[AIM OF THE EXERCISE] Print each line exactly, from the one with "人才招聘 (871, 39)" to the very last line of the listing, and keep the pictures out.

=== Section Start ===

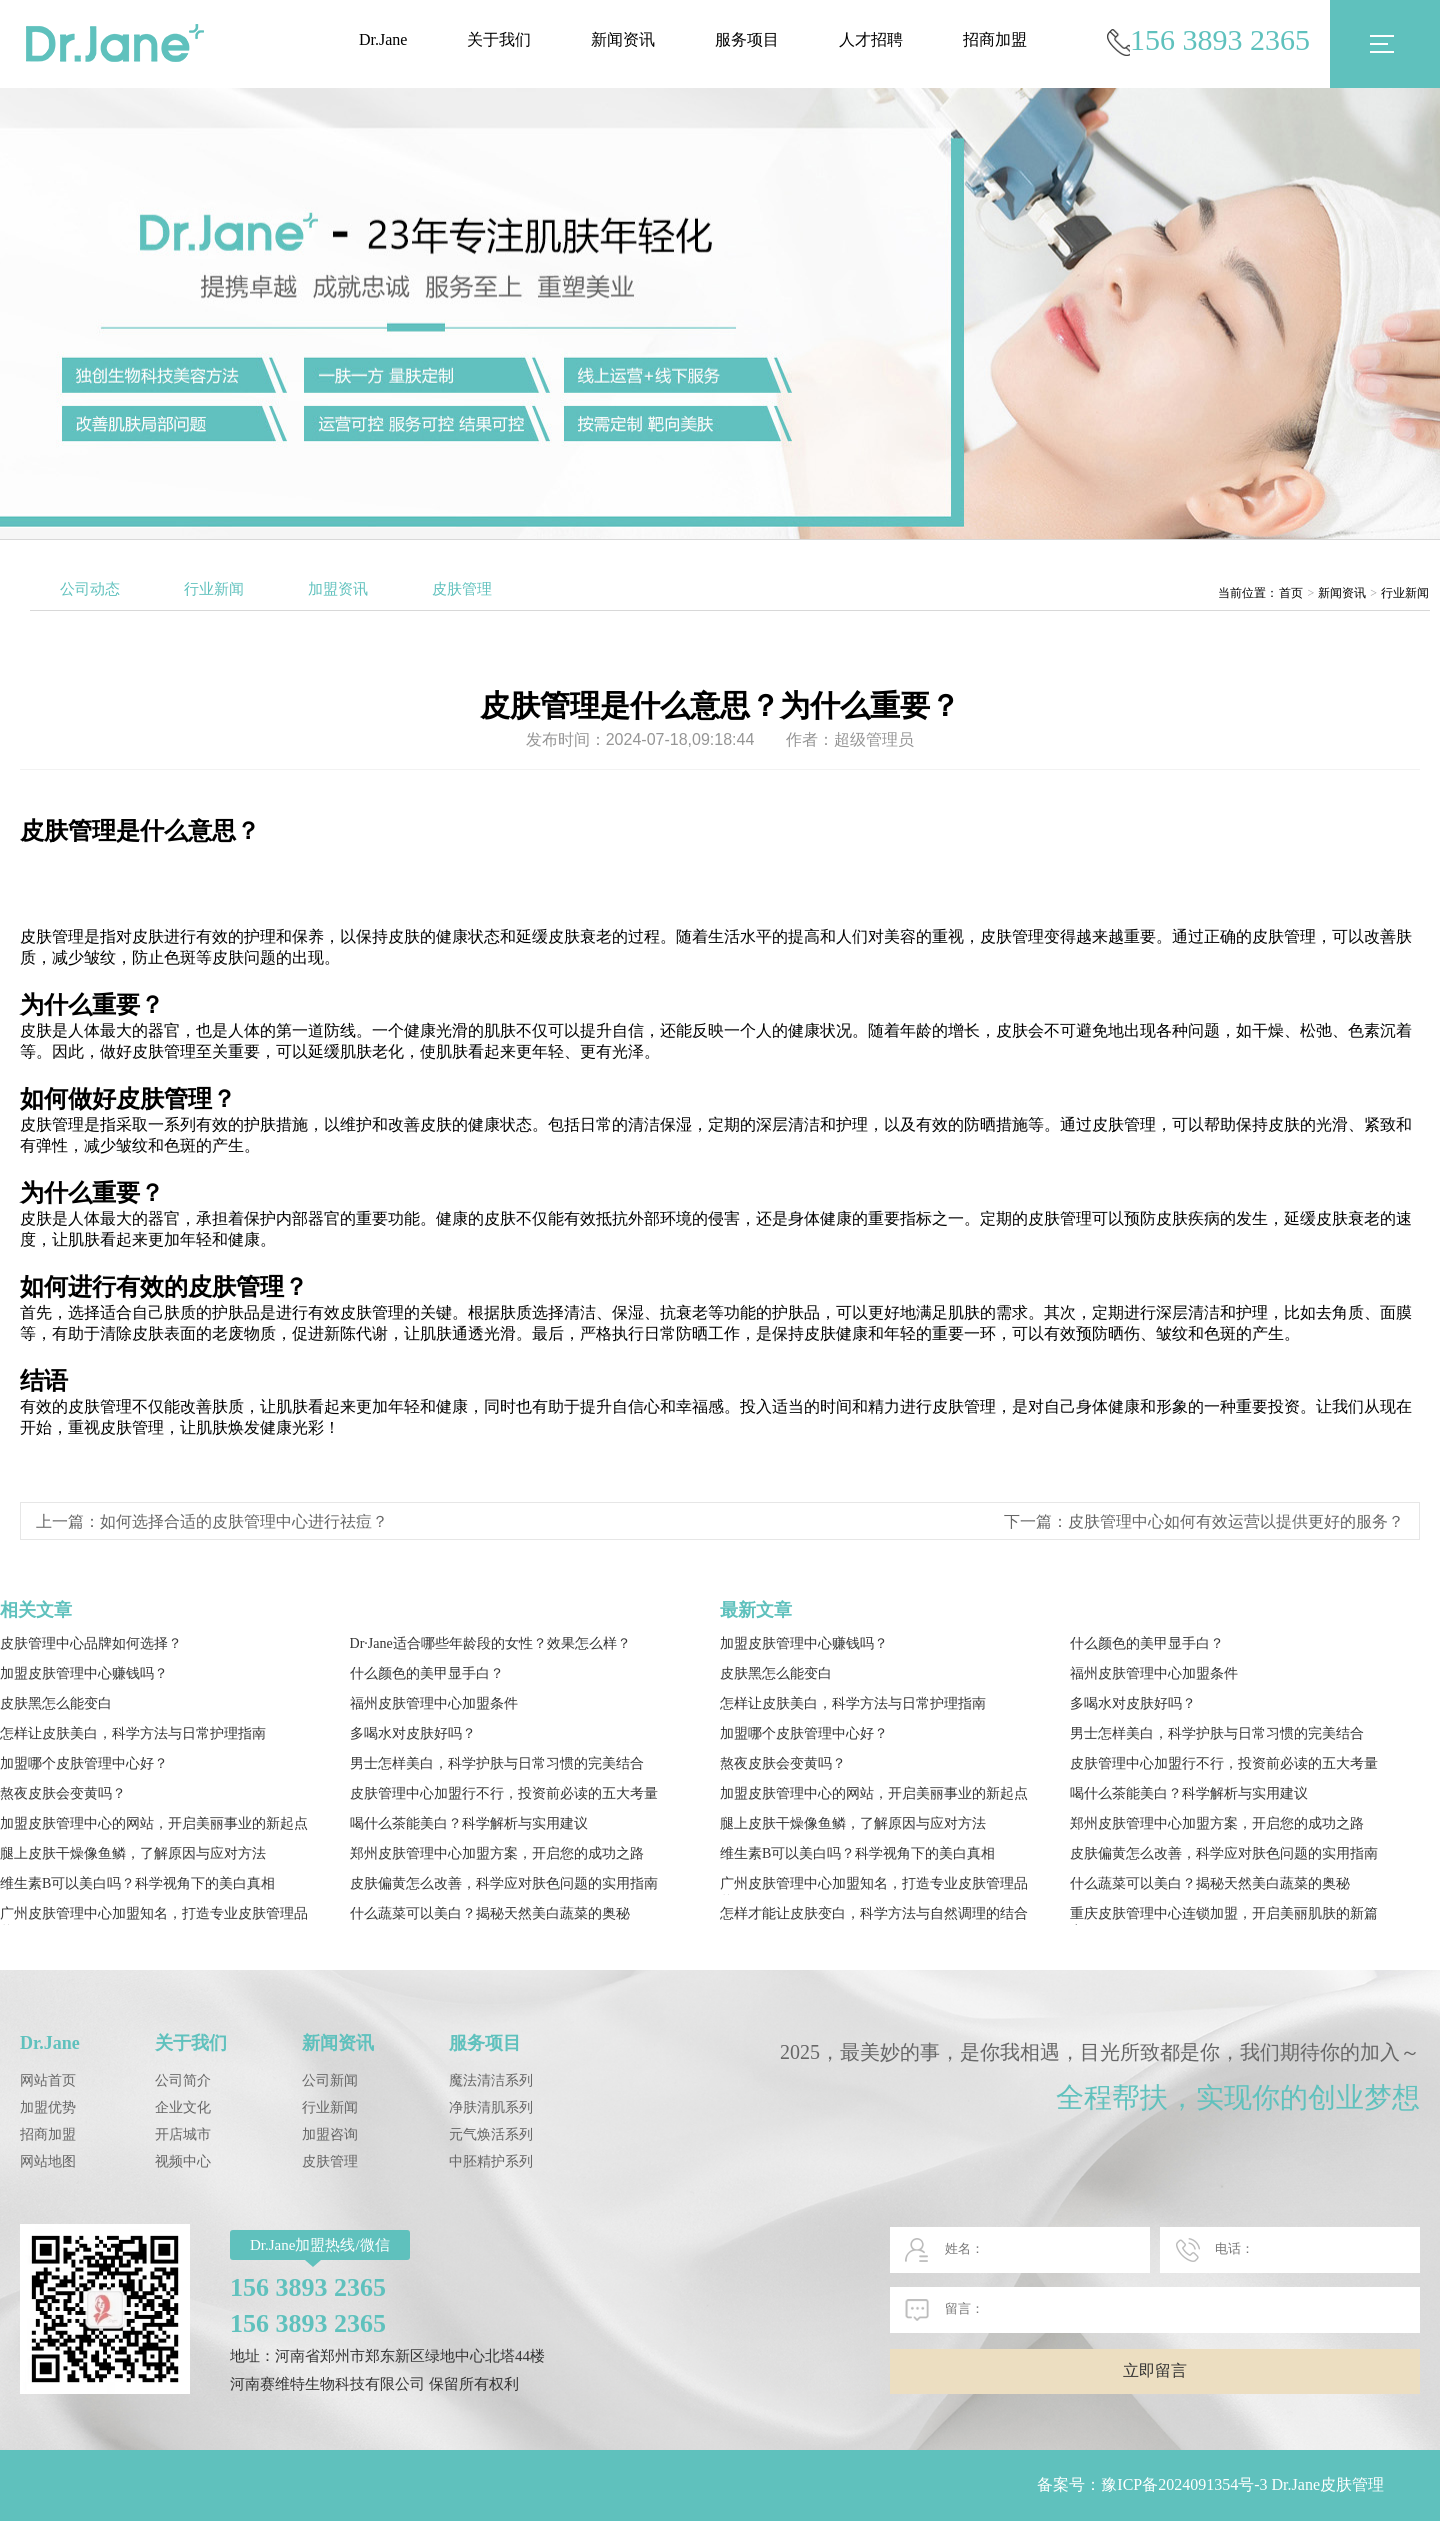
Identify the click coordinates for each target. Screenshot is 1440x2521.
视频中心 (183, 2161)
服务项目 (747, 39)
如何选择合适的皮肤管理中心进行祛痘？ (244, 1521)
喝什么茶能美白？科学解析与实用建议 (469, 1823)
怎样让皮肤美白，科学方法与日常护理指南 (133, 1733)
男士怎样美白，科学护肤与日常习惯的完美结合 (497, 1763)
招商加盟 (995, 39)
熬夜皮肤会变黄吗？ (63, 1793)
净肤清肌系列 (491, 2107)
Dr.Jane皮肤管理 (1328, 2484)
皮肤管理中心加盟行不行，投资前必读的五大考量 (504, 1793)
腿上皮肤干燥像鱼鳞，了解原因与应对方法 (133, 1853)
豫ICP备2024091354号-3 (1184, 2484)
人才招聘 (871, 39)
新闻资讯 (623, 39)
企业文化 (183, 2107)
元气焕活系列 (491, 2134)
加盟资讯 (338, 589)
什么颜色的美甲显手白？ (427, 1673)
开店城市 (183, 2134)
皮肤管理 (462, 589)
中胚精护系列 (491, 2161)
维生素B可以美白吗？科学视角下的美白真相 (137, 1883)
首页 (1291, 593)
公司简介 (183, 2080)
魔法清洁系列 (491, 2080)
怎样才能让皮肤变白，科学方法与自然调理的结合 (874, 1913)
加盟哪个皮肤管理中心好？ (84, 1763)
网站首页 (48, 2080)
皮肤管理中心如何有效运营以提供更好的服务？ (1236, 1521)
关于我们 (499, 39)
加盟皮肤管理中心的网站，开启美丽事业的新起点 (154, 1823)
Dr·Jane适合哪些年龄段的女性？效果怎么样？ (490, 1643)
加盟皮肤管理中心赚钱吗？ (84, 1673)
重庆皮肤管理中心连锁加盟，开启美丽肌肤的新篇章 (1224, 1915)
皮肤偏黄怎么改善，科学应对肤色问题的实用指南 (504, 1883)
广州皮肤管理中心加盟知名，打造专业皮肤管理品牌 (154, 1915)
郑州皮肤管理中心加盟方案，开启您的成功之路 (497, 1853)
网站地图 (48, 2161)
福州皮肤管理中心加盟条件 (434, 1703)
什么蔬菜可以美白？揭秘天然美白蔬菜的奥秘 (490, 1913)
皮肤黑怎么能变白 (56, 1703)
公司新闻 (330, 2080)
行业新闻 (214, 589)
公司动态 (90, 589)
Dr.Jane (383, 39)
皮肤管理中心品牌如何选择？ (91, 1643)
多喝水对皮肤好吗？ (413, 1733)
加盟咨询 (330, 2134)
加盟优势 (48, 2107)
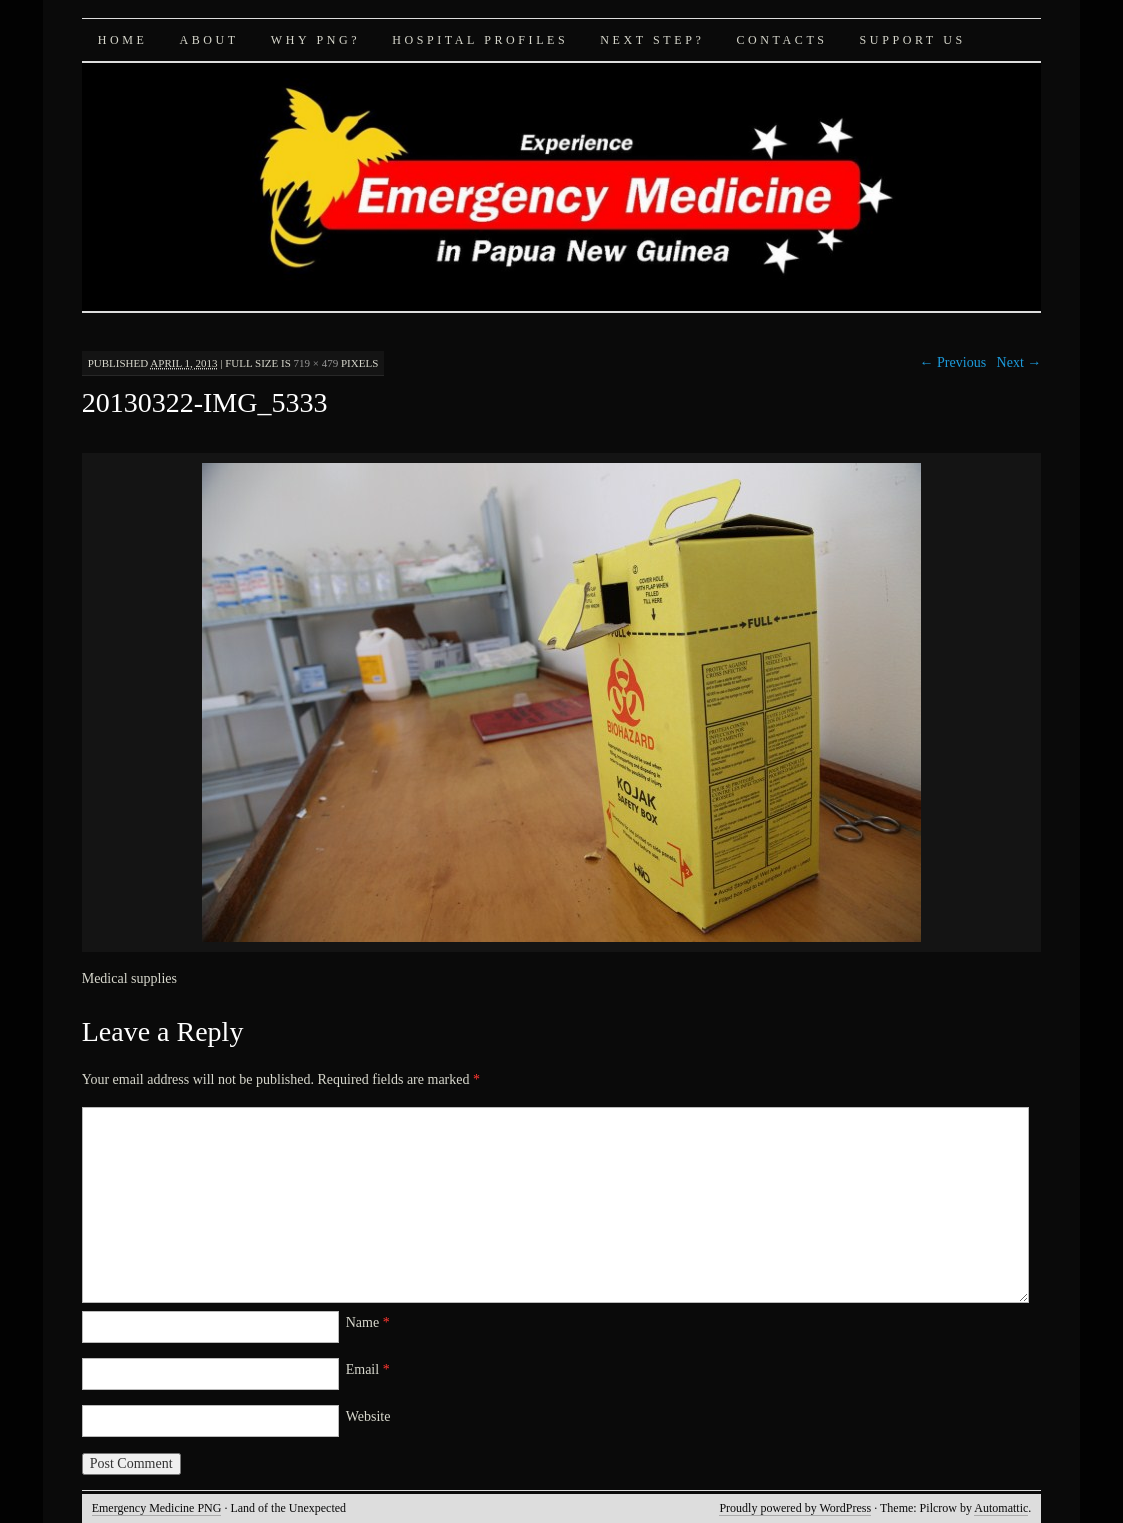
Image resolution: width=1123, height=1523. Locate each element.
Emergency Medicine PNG (157, 1508)
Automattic (1001, 1508)
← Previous (953, 362)
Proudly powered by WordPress (795, 1508)
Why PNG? (315, 40)
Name (368, 1322)
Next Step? (652, 40)
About (208, 40)
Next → (1019, 362)
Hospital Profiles (480, 40)
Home (123, 40)
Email (368, 1369)
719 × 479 (316, 363)
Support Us (913, 40)
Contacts (781, 40)
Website (368, 1416)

=== Section End ===

[ANSWER TO THIS EXERCISE]
人才招聘 (871, 39)
新闻资讯 (623, 39)
企业文化 (183, 2107)
元气焕活系列 (491, 2134)
加盟资讯 (338, 589)
什么颜色的美甲显手白？ (427, 1673)
开店城市 (183, 2134)
皮肤管理 (462, 589)
中胚精护系列 (491, 2161)
维生素B可以美白吗？科学视角下的美白真相 (137, 1883)
首页 (1291, 593)
公司简介 (183, 2080)
魔法清洁系列 (491, 2080)
怎样才能让皮肤变白，科学方法与自然调理的结合 (874, 1913)
加盟哪个皮肤管理中心好？ (84, 1763)
网站首页 (48, 2080)
皮肤管理中心如何有效运营以提供更好的服务？ (1236, 1521)
关于我们 (499, 39)
加盟皮肤管理中心的网站，开启美丽事业的新起点 (154, 1823)
Dr·Jane适合哪些年龄段的女性？效果怎么样？ (490, 1643)
加盟皮肤管理中心赚钱吗？ (84, 1673)
重庆皮肤管理中心连锁加盟，开启美丽肌肤的新篇章 (1224, 1915)
皮肤偏黄怎么改善，科学应对肤色问题的实用指南 (504, 1883)
广州皮肤管理中心加盟知名，打造专业皮肤管理品牌 (154, 1915)
郑州皮肤管理中心加盟方案，开启您的成功之路 (497, 1853)
网站地图 (48, 2161)
福州皮肤管理中心加盟条件 (434, 1703)
什么蔬菜可以美白？揭秘天然美白蔬菜的奥秘 (490, 1913)
皮肤黑怎么能变白 (56, 1703)
公司新闻 (330, 2080)
行业新闻 (214, 589)
公司动态 (90, 589)
Dr.Jane (383, 39)
皮肤管理中心品牌如何选择？ (91, 1643)
多喝水对皮肤好吗？ (413, 1733)
加盟咨询 (330, 2134)
加盟优势 (48, 2107)
Image resolution: width=1123, height=1523. Locate each element.
Emergency Medicine PNG (157, 1508)
Automattic (1001, 1508)
← Previous (953, 362)
Proudly powered by WordPress (795, 1508)
Why PNG? (315, 40)
Name (368, 1322)
Next Step? (652, 40)
About (208, 40)
Next → (1019, 362)
Hospital Profiles (480, 40)
Home (123, 40)
Email (368, 1369)
719 × 479 (316, 363)
Support Us (913, 40)
Contacts (781, 40)
Website (368, 1416)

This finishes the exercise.